What, notationally speaking, would change if Beethoven had chosen 4/4? He obviously didn't make the choice arbitrarily, and Schiff gives other evidence for his choice of tempo...not just the time signature.
Schiff isn't the first to have said this, but I actually agree, nearly 100%.During the 18thC time signature was tempo, often. A Baroque performer would instinctively know the tempo of a 2/4 invention, which would have been different to a 4/4 invention. Why else did Baroque masters sometimes write things with 1 beat to a bar? Now, obviously Beethoven wasn't a Baroque composer/musician, however Beethoven's father would have been extremely well informer on Baroque performance and practice. Now consider that Beethoven's first teacher was his father, and we have an interesting argument. We know Beethoven maintained features of Baroque composition in his works, I'm going to dig around and see what else is going on.PS: I don't know anything about you really Faulty, but Schiff is a graduate of a world standard conservatory and a competition winner, surely that implies a certain amount of study?
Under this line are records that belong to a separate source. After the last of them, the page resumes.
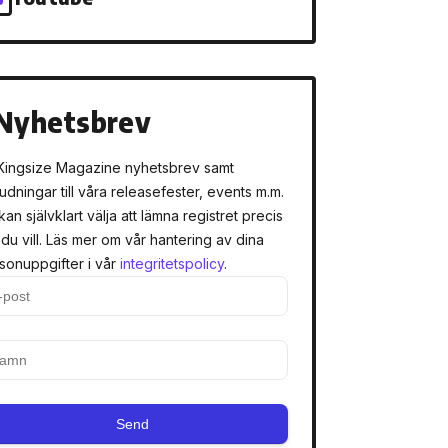
Nyhetsbrev
Kingsize Magazine nyhetsbrev samt
judningar till våra releasefester, events m.m.
kan självklart välja att lämna registret precis
 du vill. Läs mer om vår hantering av dina
sonuppgifter i vår
integritetspolicy
.
Send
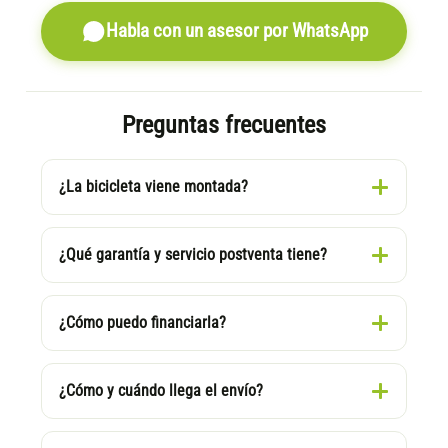
Habla con un asesor por WhatsApp
Preguntas frecuentes
¿La bicicleta viene montada?
¿Qué garantía y servicio postventa tiene?
¿Cómo puedo financiarla?
¿Cómo y cuándo llega el envío?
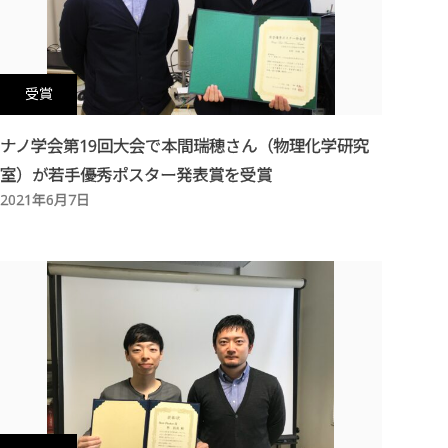
受賞
ナノ学会第19回大会で本間瑞穂さん（物理化学研究
室）が若手優秀ポスター発表賞を受賞
2021年6月7日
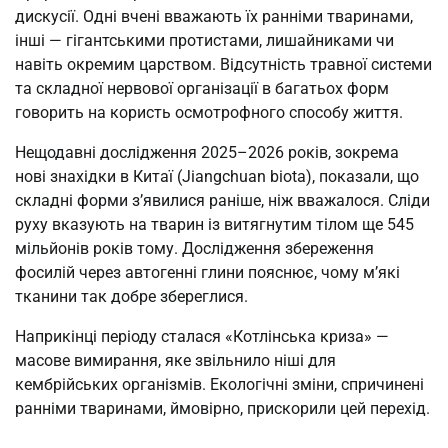
дискусії. Одні вчені вважають їх ранніми тваринами,
інші — гігантськими протистами, лишайниками чи
навіть окремим царством. Відсутність травної системи
та складної нервової організації в багатьох форм
говорить на користь осмотрофного способу життя.
Нещодавні дослідження 2025–2026 років, зокрема
нові знахідки в Китаї (Jiangchuan biota), показали, що
складні форми з’явилися раніше, ніж вважалося. Сліди
руху вказують на тварин із витягнутим тілом ще 545
мільйонів років тому. Дослідження збереження
фосилій через автогенні глини пояснює, чому м’які
тканини так добре збереглися.
Наприкінці періоду сталася «Котлінська криза» —
масове вимирання, яке звільнило ніші для
кембрійських організмів. Екологічні зміни, спричинені
ранніми тваринами, ймовірно, прискорили цей перехід.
But what was Adagio to Beethoven? There no metronome markings back then, slow could have been anything it's all relative. If you examine Beethoven's use of metronome markings, they were always really quite fast, even for slow movements. Personally, op 27/2's Adagio I find to be really quite boring. I don't want to be sitting in concert listening to that first movement for 10mins, however glorious the harmonic progression is. I don't think it is musical to place it just so slowly, it seems to just be a false tradition of sentimentality. Now, perhaps Schiff does take it too fast, I don't know, I haven't heard him play it, but really, it shouldn't be too slow.
Beethoven did supply the metronome mark for Hammerklavier sonata!Walter Ramsey
Interesting opinion! To me it sounds more like hyperventilation!Walter Ramsey
Adagio means slow. Why does Schiff interpret it as moderato/allegretto?